▸ WORK INSTRUCTION
Somewhere below is a line with "Online Marketing" and, later, a line with "Visites guidées"; repeat those two lines and all the lines between them, exactly as they are.

▸ AVAILABLE DATA
== == ==
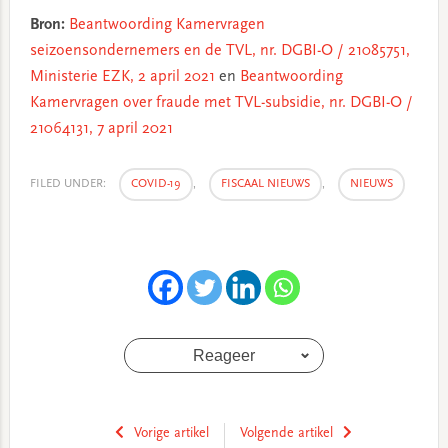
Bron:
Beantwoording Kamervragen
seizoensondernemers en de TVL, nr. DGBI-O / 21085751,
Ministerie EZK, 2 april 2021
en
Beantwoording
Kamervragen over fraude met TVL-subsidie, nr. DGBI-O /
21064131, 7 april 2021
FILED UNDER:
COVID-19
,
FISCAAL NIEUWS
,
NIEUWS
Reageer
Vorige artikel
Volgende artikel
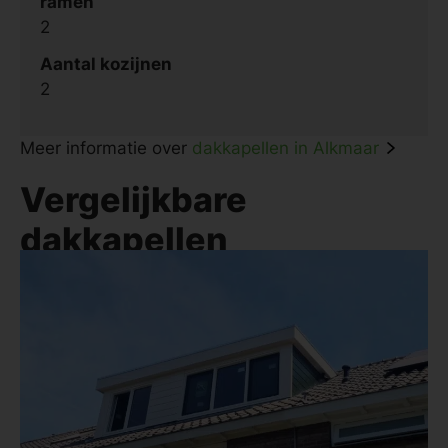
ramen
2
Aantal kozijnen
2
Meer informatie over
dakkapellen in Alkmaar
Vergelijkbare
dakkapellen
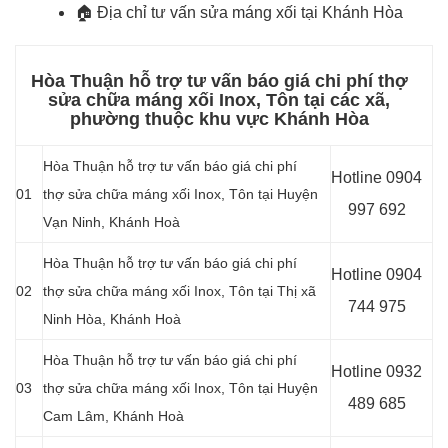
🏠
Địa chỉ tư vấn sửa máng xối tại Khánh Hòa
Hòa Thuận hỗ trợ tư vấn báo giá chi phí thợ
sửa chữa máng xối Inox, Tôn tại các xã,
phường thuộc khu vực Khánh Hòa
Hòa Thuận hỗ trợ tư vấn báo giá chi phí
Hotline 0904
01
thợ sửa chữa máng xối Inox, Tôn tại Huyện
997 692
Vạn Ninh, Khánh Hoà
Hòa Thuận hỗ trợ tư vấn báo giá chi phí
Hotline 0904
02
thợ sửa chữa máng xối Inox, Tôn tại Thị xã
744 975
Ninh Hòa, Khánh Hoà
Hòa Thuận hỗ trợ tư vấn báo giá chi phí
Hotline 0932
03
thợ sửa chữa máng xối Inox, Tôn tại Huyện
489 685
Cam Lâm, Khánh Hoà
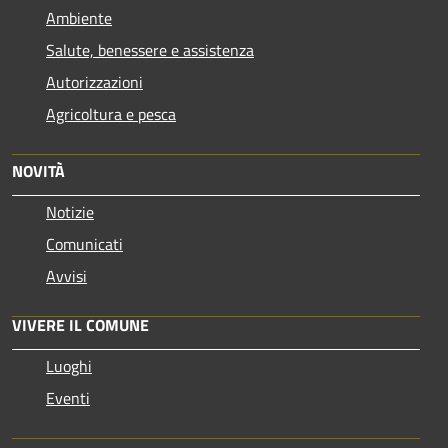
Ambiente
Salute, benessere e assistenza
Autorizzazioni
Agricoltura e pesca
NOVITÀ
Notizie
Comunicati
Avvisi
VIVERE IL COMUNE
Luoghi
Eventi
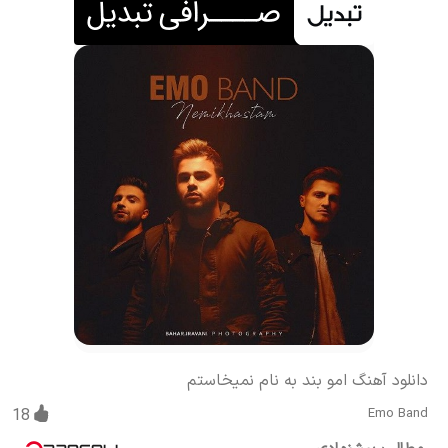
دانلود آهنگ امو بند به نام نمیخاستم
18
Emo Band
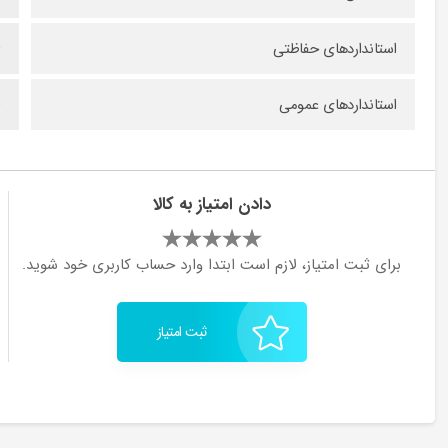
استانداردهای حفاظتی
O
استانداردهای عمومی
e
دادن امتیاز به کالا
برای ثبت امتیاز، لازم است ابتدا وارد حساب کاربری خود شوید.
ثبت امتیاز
== == ==
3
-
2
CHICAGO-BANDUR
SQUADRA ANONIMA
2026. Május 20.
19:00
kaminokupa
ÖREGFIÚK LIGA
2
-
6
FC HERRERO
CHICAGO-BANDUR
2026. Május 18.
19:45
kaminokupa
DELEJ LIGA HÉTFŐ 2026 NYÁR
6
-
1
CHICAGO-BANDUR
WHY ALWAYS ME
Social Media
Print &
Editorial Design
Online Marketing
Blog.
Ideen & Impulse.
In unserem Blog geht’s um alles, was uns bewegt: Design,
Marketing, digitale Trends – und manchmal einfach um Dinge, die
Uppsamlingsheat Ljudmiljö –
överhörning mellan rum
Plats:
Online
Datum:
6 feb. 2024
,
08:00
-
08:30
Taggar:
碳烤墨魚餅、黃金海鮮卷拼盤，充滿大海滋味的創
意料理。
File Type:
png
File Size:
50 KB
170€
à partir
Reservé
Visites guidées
== == ==
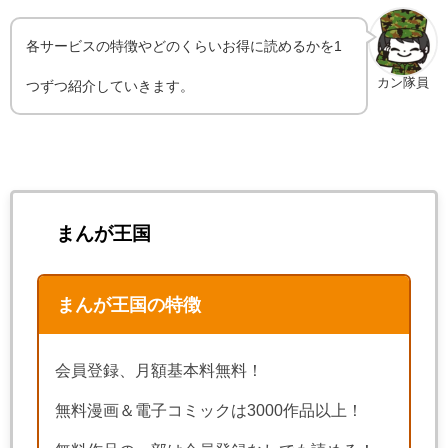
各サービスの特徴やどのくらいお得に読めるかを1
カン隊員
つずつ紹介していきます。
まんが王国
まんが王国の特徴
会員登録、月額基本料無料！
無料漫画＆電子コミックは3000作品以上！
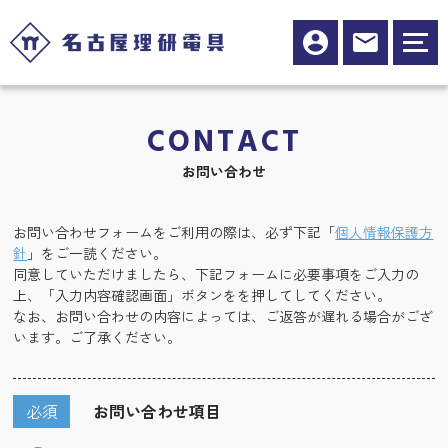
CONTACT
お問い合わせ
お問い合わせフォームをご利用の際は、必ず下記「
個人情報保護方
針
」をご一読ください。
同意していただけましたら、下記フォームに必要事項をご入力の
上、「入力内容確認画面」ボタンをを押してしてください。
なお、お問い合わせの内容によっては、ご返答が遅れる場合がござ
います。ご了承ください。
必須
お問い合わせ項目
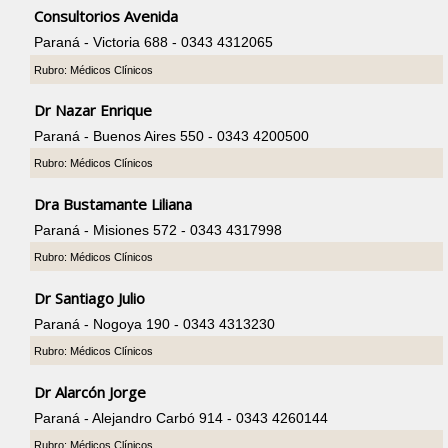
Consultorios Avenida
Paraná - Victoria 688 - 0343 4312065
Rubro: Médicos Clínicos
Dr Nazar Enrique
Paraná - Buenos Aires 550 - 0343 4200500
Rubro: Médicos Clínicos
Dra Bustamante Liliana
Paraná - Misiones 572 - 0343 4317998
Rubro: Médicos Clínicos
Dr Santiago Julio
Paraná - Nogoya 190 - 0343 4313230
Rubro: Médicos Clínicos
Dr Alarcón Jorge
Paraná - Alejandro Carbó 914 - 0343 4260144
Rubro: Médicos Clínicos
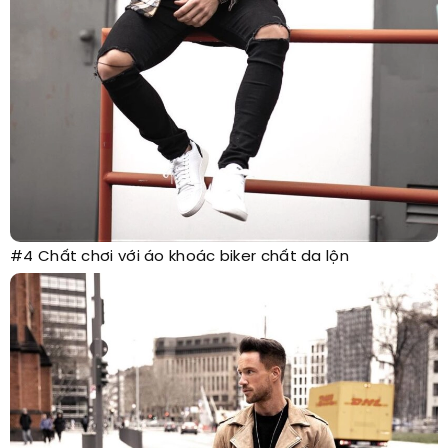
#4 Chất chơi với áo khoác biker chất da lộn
== == ==
▸ RESULT FOR THIS TASK
Online Marketing
Blog.
Ideen & Impulse.
In unserem Blog geht’s um alles, was uns bewegt: Design,
Marketing, digitale Trends – und manchmal einfach um Dinge, die
Uppsamlingsheat Ljudmiljö –
överhörning mellan rum
Plats:
Online
Datum:
6 feb. 2024
,
08:00
-
08:30
Taggar:
碳烤墨魚餅、黃金海鮮卷拼盤，充滿大海滋味的創
意料理。
File Type:
png
File Size:
50 KB
170€
à partir
Reservé
Visites guidées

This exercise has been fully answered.